La myopie se produit lorsque le globe oculaire s’allonge plus que la normale ou que la cornée, la surface transparente à l’avant de l’œil, a une courbure excessive. Cette configuration anatomique altère la manière dont la lumière est réfractée à travers l’œil, entraînant une focalisation des rayons lumineux en un point devant la rétine plutôt que directement sur sa surface. En conséquence, bien que la vision rapprochée reste généralement claire et nette, les objets éloignés apparaissent flous et indistincts. C’est précisément cela que Jacqueline, aujourd’hui âgée de 42 ans, a ressenti vers l’âge de 6 ans : « je ne parvenais plus à lire ce qu’il y avait au tableau et je plissais les yeux pour pouvoir voir. »

Cette condition peut affecter des tâches quotidiennes comme la lecture de panneaux routiers, le visionnement de tableaux d’affichage ou même la reconnaissance de visages à distance. La progression de la myopie peut varier d’une personne à l’autre, influencée par des facteurs génétiques et environnementaux. Chez les enfants et les adolescents, la myopie a tendance à évoluer plus rapidement, en partie à cause de la croissance du corps, y compris celle des yeux, qui peut aggraver la condition. Chez les adultes, la myopie se stabilise généralement, mais une surveillance continue est essentielle.

Cancer
Récupéré sur : giphy.com

Facteurs de risque

Les causes de la myopie peuvent être multifactorielles, impliquant à la fois la génétique et l’environnement. L’hérédité joue un rôle significatif : les enfants dont les parents sont myopes ont une probabilité plus élevée de développer eux-mêmes cette condition. Cela suggère une composante génétique forte, bien que les spécificités de l’héritabilité restent complexes et sujettes à la recherche. Léa, une élève de 8 ans, partage son expérience : « J’aimais jouer à des jeux vidéo plutôt que de jouer dehors. Puis, j’ai commencé à avoir du mal à voir le tableau à l’école. Quand on m’a diagnostiqué myope, ça a été un choc pour moi. » Elle poursuit : « Quand j’ai appris que je devais porter des lunettes, j’étais inquiète… mais maintenant, je les aime bien. Elles font partie de moi. »
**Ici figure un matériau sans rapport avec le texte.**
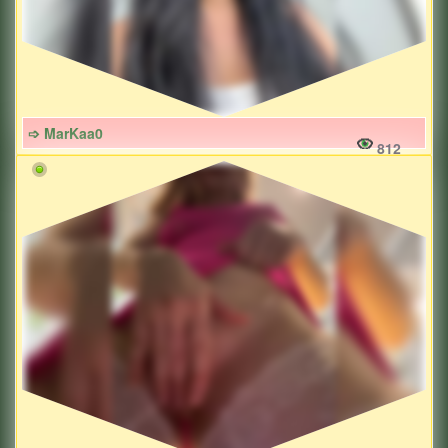
➩ MarKaa0
812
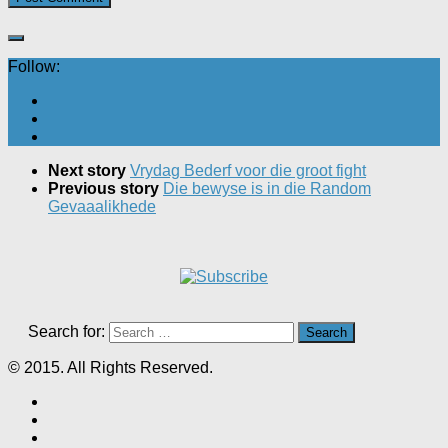
Follow:
Next story
Vrydag Bederf voor die groot fight
Previous story
Die bewyse is in die Random
Gevaaalikhede
Search for:
© 2015. All Rights Reserved.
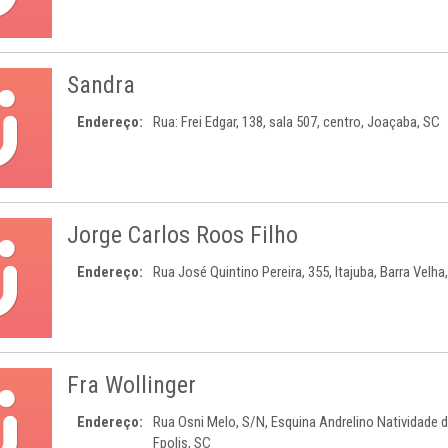
Sandra
Endereço:
Rua: Frei Edgar, 138, sala 507, centro, Joaçaba, SC
Jorge Carlos Roos Filho
Endereço:
Rua José Quintino Pereira, 355, Itajuba, Barra Velha
Fra Wollinger
Endereço:
Rua Osni Melo, S/N, Esquina Andrelino Natividade d
Fpolis, SC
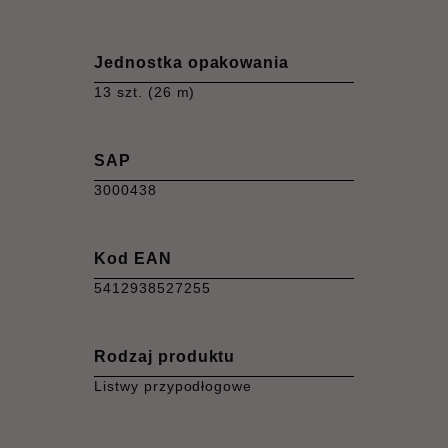
Jednostka opakowania
13 szt. (26 m)
SAP
3000438
Kod EAN
5412938527255
Rodzaj produktu
Listwy przypodłogowe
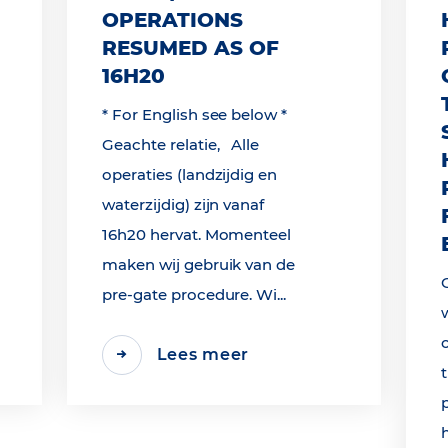
OPERATIONS
RESUMED AS OF
16H20
* For English see below *
Geachte relatie, Alle
operaties (landzijdig en
waterzijdig) zijn vanaf
16h20 hervat. Momenteel
maken wij gebruik van de
pre-gate procedure. Wi...
Lees meer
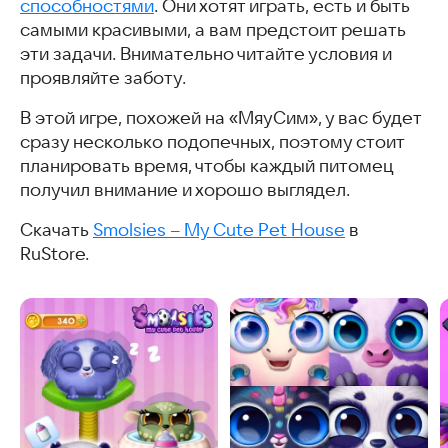
способностями
. Они хотят играть, есть и быть
самыми красивыми, а вам предстоит решать
эти задачи. Внимательно читайте условия и
проявляйте заботу.
В этой игре, похожей на «МяуСим», у вас будет
сразу несколько подопечных, поэтому стоит
планировать время, чтобы каждый питомец
получил внимание и хорошо выглядел.
Скачать
Smolsies – My Cute Pet House
в
RuStore.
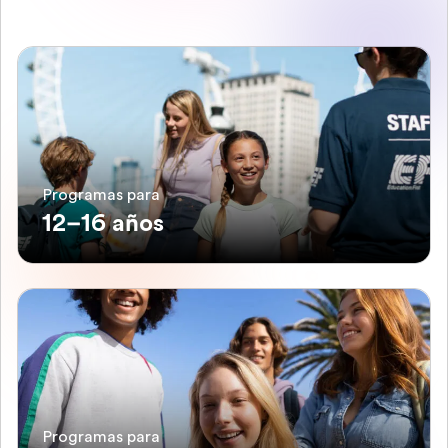
Programas para
12–16 años
Programas para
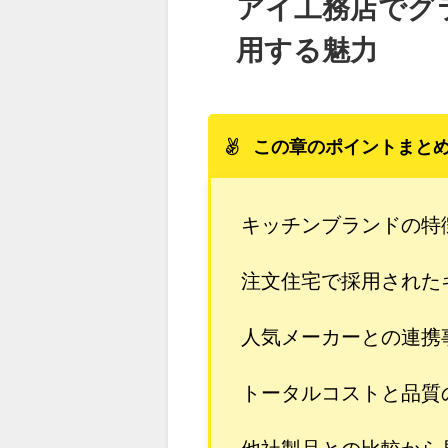
アイ工務店でグ
用する魅力
この章のポイントまと
キッチンブランドの特
注文住宅で採用された
人気メーカーとの連携
トータルコストと品質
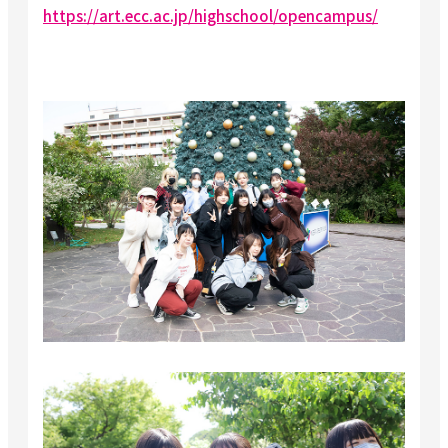
https://art.ecc.ac.jp/highschool/opencampus/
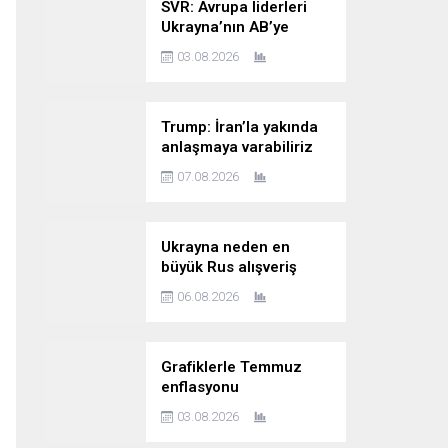
SVR: Avrupa liderleri
Ukrayna’nın AB’ye
katılımını kesin bir dille
03.08.2026
reddediyor
Trump: İran’la yakında
anlaşmaya varabiliriz
07.08.2026
Ukrayna neden en
büyük Rus alışveriş
sitesine saldırıyor?
06.08.2026
Grafiklerle Temmuz
enflasyonu
03.08.2026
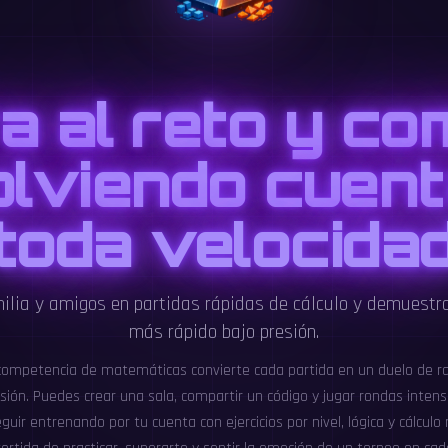
a al reto y co
olviendo cuent
toda velocida
ilia y amigos en partidas rápidas de cálculo y demuestr
más rápido bajo presión.
 competencia de matemáticas convierte cada partida en un duelo de r
isión. Puedes crear una sala, compartir un código y jugar rondas intens
guir entrenando por tu cuenta con ejercicios por nivel, lógica y cálculo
L’exposition prolongée aux écrans, devenue monnaie courante à l’ère numérique, est un autre facteur de risque important. La sollicitation intense de la vision de près, sans pauses adéquates, peut contribuer à l’apparition ou à l’aggravation de la myopie. Cela est particulièrement préoccupant pour les jeunes générations, qui grandissent dans un environnement saturé de technologies numériques. Le manque d’exposition à la lumière naturelle est également mis en cause.
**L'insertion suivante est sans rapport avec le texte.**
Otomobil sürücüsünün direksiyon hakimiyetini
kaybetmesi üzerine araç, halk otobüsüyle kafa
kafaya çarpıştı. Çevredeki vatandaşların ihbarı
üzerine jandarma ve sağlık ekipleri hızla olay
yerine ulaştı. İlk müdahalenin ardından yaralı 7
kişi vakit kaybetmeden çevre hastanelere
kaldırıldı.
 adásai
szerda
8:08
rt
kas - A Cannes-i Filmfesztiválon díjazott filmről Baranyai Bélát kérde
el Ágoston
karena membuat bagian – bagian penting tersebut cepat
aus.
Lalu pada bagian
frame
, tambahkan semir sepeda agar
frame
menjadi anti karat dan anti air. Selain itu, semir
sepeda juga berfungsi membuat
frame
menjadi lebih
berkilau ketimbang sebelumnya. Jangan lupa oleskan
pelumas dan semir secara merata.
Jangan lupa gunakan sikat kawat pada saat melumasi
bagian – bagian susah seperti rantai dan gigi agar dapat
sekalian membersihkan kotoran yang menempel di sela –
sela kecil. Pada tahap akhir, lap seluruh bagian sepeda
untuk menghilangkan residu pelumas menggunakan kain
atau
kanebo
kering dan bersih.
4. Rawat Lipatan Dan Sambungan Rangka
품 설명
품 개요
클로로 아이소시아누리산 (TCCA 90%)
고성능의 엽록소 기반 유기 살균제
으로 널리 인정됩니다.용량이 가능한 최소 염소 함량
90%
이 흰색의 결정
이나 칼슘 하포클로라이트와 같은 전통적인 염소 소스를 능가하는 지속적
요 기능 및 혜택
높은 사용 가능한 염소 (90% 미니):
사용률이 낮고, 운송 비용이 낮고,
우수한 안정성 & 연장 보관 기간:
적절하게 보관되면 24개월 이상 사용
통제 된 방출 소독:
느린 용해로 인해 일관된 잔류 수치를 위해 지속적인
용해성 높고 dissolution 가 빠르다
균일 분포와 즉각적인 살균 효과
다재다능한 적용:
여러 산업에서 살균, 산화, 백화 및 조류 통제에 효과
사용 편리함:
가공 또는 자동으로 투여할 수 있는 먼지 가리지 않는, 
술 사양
Certaines études suggèrent qu’un temps insuffisant passé à l’extérieur peut augmenter le risque de développer une myopie. La lumière du soleil semble jouer un rôle protecteur, potentiellement en influençant la croissance et le développement de l’œil. Enfin, les activités qui sollicitent intensément la vision de près, telles que la lecture prolongée, le dessin ou l’utilisation de dispositifs électroniques à une courte distance, peuvent également accentuer le risque. Ces activités, en demandant un effort constant de focalisation à courte portée, pourraient encourager l’allongement de l’œil, conduisant à la myopie.

Cancer
Récupéré sur : giphy.com

Complications

La maladie peut être un prélude à des complications ophtalmologiques plus graves. En effet, une myopie non contrôlée et progressive est associée à un risque accru de plusieurs problèmes oculaires qui peuvent compromettre sérieusement la vision. Une des complications les plus sérieuses liées à la myopie est le détachement de la rétine. Les personnes myopes ont un globe oculaire plus long, ce qui peut entraîner un étirement et un amincissement de la rétine. Ces modifications structurelles augmentent le risque que la rétine se décolle de la paroi arrière de l’œil, une situation nécessitant une intervention chirurgicale urgente pour prévenir la perte de vision.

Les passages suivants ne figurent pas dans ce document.